Pope Francis hailed "the saints who live next door" during the COVID-19 pandemic, saying doctors and others who are still working are heroes. The pope is seen here celebrating Palm Sunday Mass behind closed doors because of the coronavirus.

Pope Francis says the COVID-19 pandemic represents a chance for creativity and positive change, urging people to reconnect with the real world and reject "throwaway culture."

The pontiff's comments came by way of an interview with Commonwealmagazine published Wednesday. Francis also said the coronavirus crisis has revealed that many decisions are made solely on economic terms; he also says the ongoing outbreak is exposing what he calls "functional hypocrisy" at the highest levels of government.

"This is not humanity's first plague; the others have become mere anecdotes," the pope said, as he called on people to remember their shared roots and traditions.

In the interview, the pope discussed aspects of the coronavirus ranging from the pope describing his life under isolation orders to praising "the saints who live next door" — the people who keep working during a global health emergency.

"They are heroes: doctors, volunteers, religious sisters, priests, shop workers — all performing their duty so that society can continue functioning," the pope said.

As for himself, the pope said, "I'm living this as a time of great uncertainty. It's a time for inventing, for creativity."

He noted that he is now livestreaming his morning Mass and other events, and that he and others in the Vatican are teleworking from their own rooms and offices. He urged others to embrace new ways of living as they adjust to quarantine and lockdown orders.

"It's not easy to be confined to your house," the pope said. "What comes to my mind is a verse from the Aeneid in the midst of defeat: the counsel is not to give up, but save yourself for better times, for in those times remembering what has happened will help us.

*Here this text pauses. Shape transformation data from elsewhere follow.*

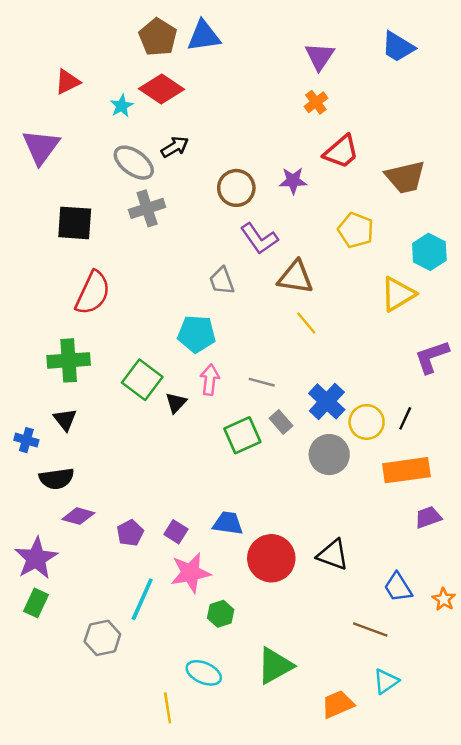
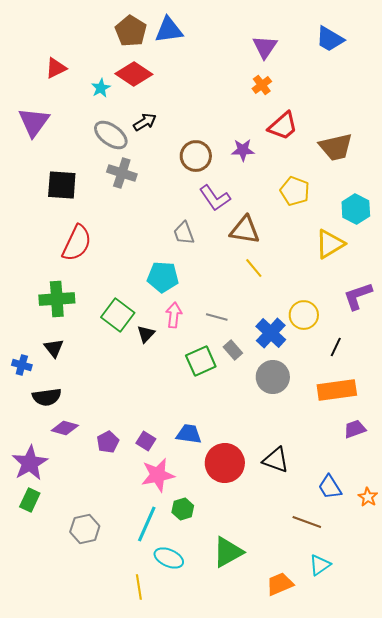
gray cross: (147, 208) -> (122, 173), turned 36
yellow circle: (367, 422) -> (304, 315), moved
cyan line: (142, 599) -> (147, 524), moved

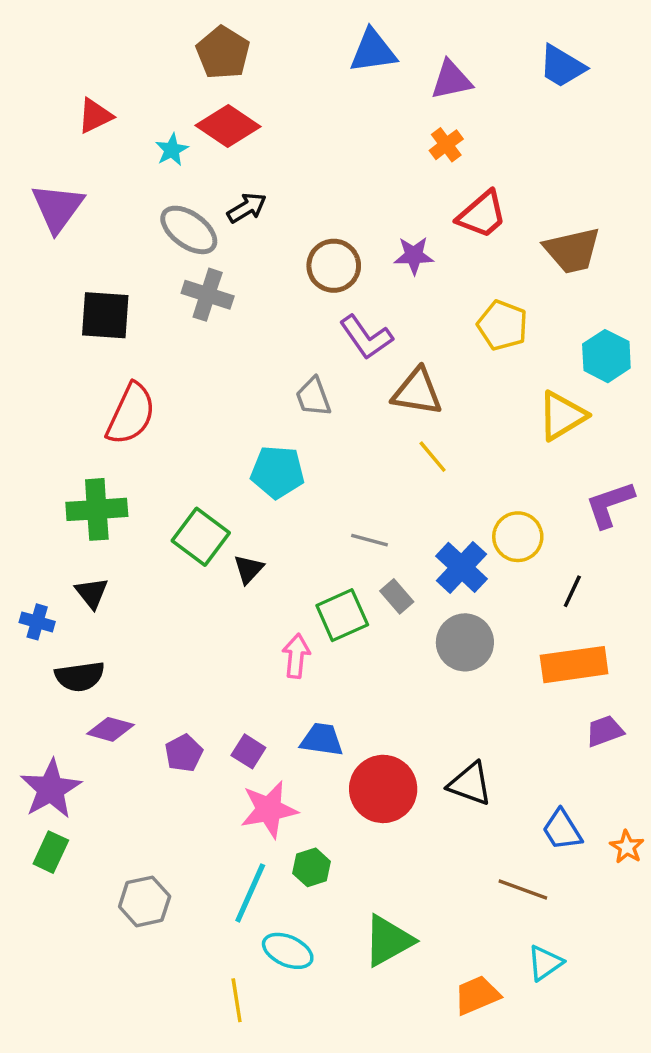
blue triangle: (169, 30) -> (373, 51), moved
purple triangle: (265, 47) -> (451, 80), turned 44
pink arrow: (174, 315) -> (296, 656), moved

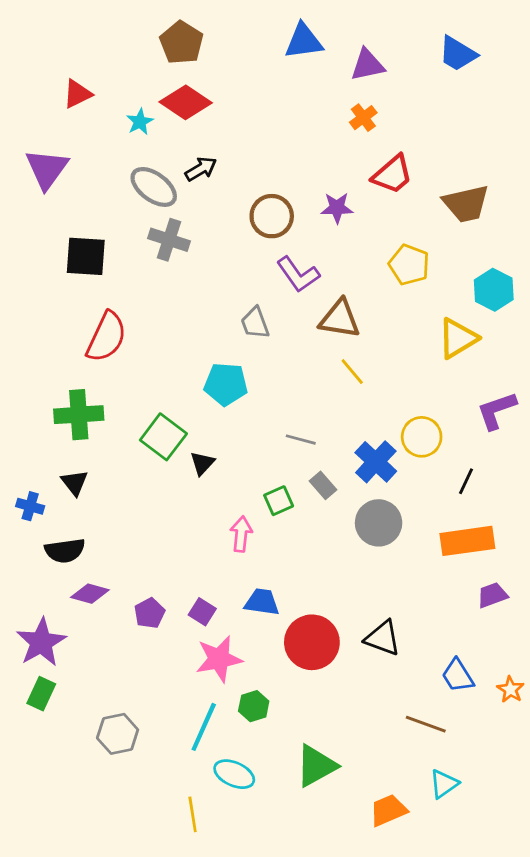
green square: (342, 615) -> (279, 501), size x0.7

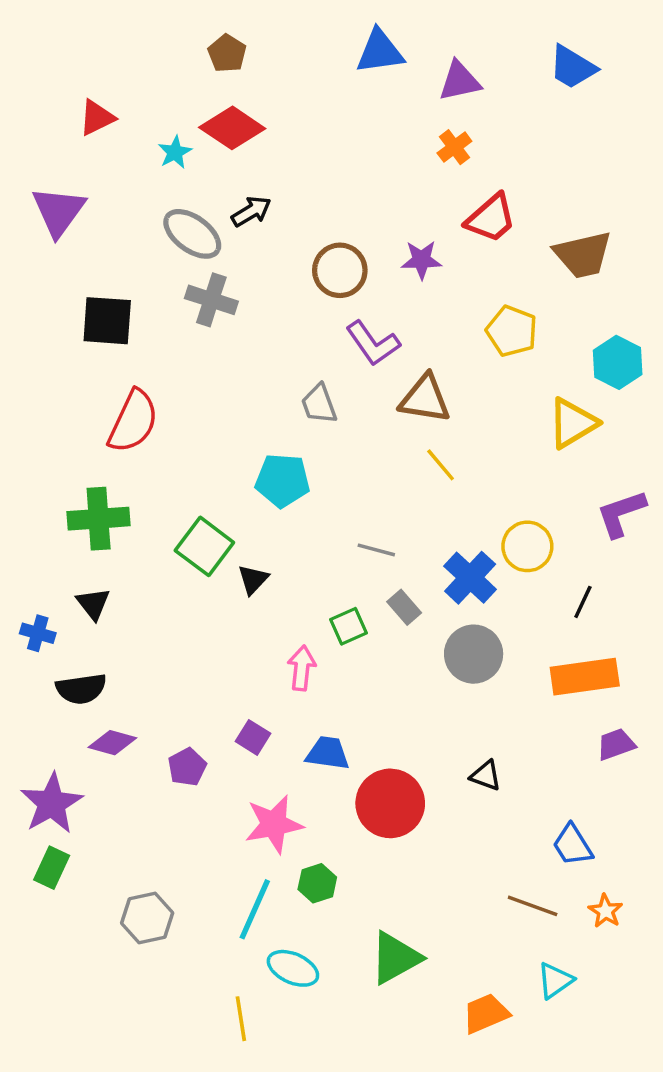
brown pentagon: (181, 43) -> (227, 53), size x0.7
purple square: (202, 612) -> (253, 737), moved
black triangle: (383, 638) -> (486, 776), moved, size x0.7
orange star: (510, 689) -> (606, 911), moved

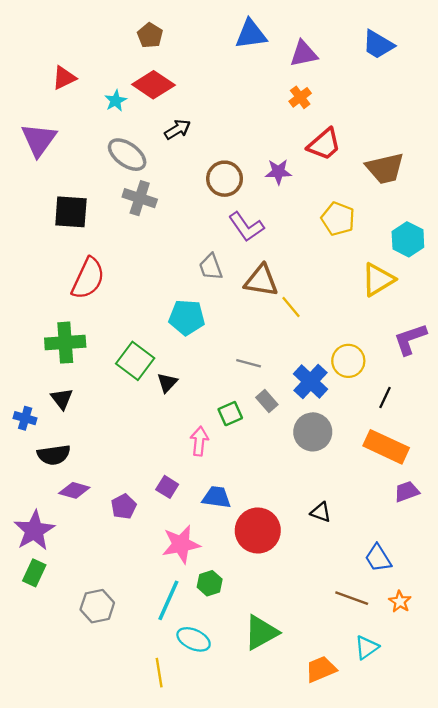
black arrow: (251, 211) -> (178, 129), moved
brown triangle: (425, 399) -> (261, 281), moved
orange rectangle: (585, 677) -> (386, 447), turned 33

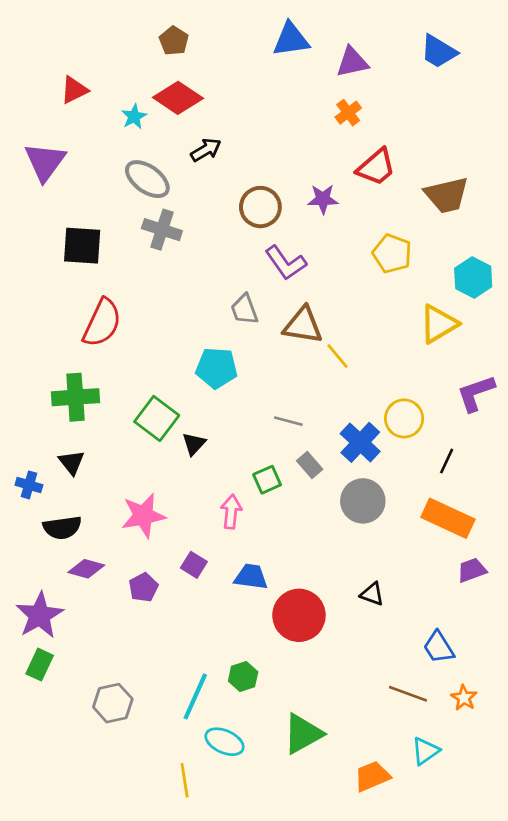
pink star: (181, 544) -> (143, 516), moved

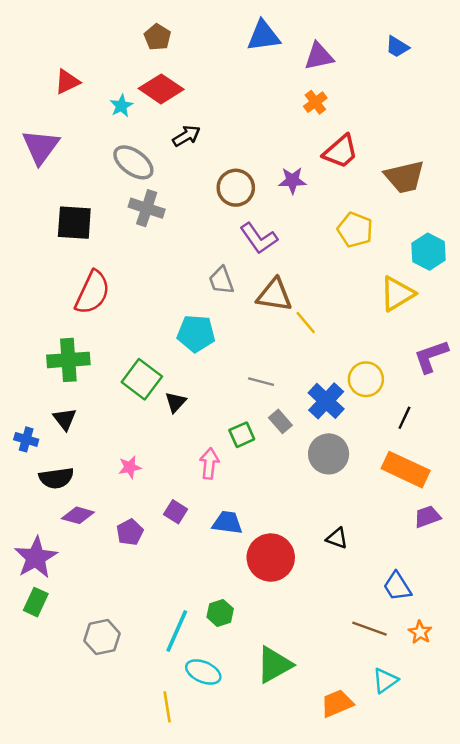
blue trapezoid: (439, 51) -> (397, 47), size x0.7
pink star: (143, 516) -> (130, 467), size x0.6

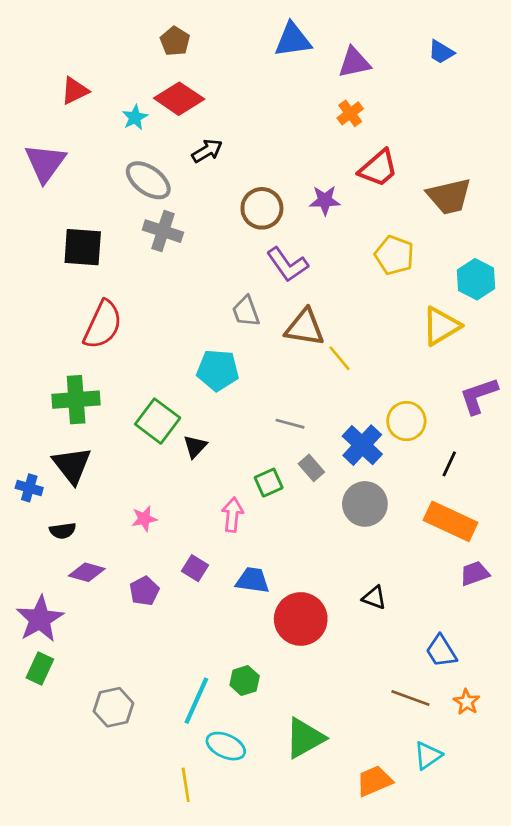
black triangle: (65, 419) -> (72, 465), size x1.5
black semicircle: (56, 478) -> (63, 531), size x0.7

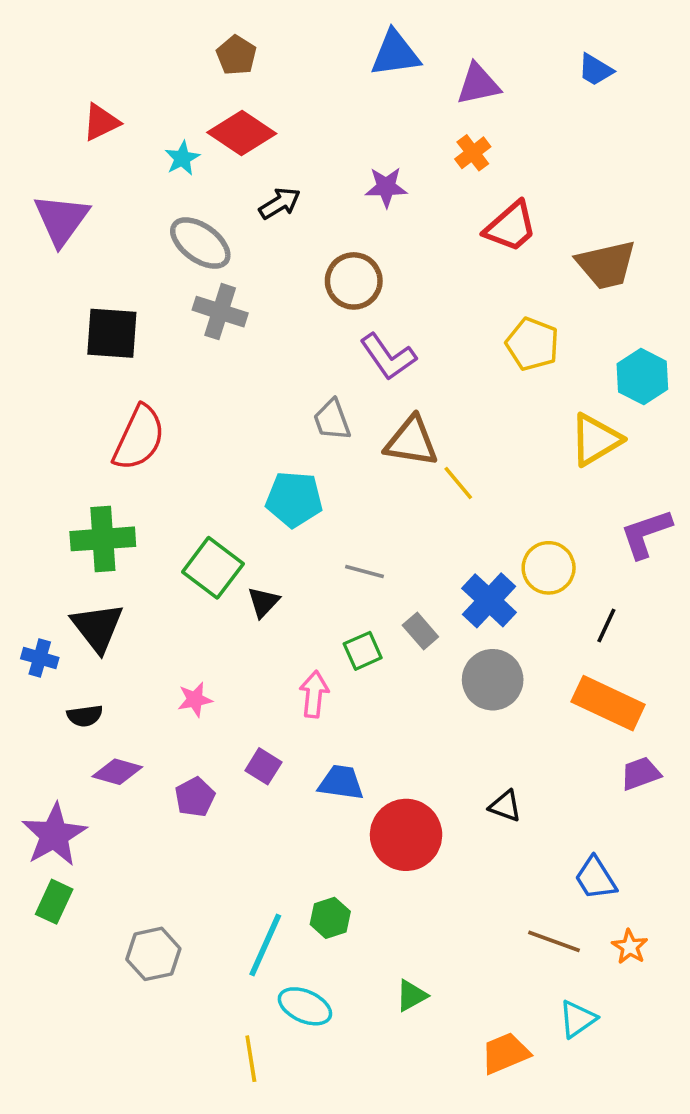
purple star: (325, 200) -> (386, 187), moved
gray line: (290, 424) -> (365, 571), moved
green triangle: (305, 738) -> (411, 995), size x0.6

Take care of yourselves for a future that will come."

In that future, the pope added, people should hold on to the memory of what is now transpiring — the increasing restrictions on daily life and some 1.5 million people known to be infected — and use that memory to examine their priorities.

The pope again quoted Virgil's Aeneid, saying, " forsan et haec olim] meminisse iuvabit"— which Commonweal translates as , "Perhaps one day it will be good to remember these things too."

The coronavirus has revealed the extent to which modern life is organized around money rather than people, Francis said. And he added that the crisis is driving world leaders to rush to try to save lives, even as they keep building massive arsenals.

"This crisis is affecting us all, rich and poor alike, and putting a spotlight on hypocrisy," the pope said. "I am worried by the hypocrisy of certain political personalities who speak of facing up to the crisis, of the problem of hunger in the world, but who in the meantime manufacture weapons. This is a time to be converted from this kind of functional hypocrisy. It's a time for integrity. Either we are coherent with our beliefs or we lose everything."

Francis acknowledged that some governments have "taken exemplary measures" in prioritizing people's safety over any other concern. He added, "But we're realizing that all our thinking, like it or not, has been shaped around the economy. In the world of finance it has seemed normal to sacrifice [people], to practice a politics of the throwaway culture, from the beginning to the end of life."

As an example, he cited recent reports of homeless people being isolated outdoors in Nevada.

"A photo appeared the other day of a parking lot in Las Vegas where they had been put in quarantine," the pope said. "And the hotels were empty. But the homeless cannot go to a hotel. That is the throwaway culture in practice."

Saying that every crisis brings both risk and opportunity, the pope urged people to slow down their lives, to consume less and "learn to understand and contemplate the natural world."

"We need to reconnect with our real surroundings," he said.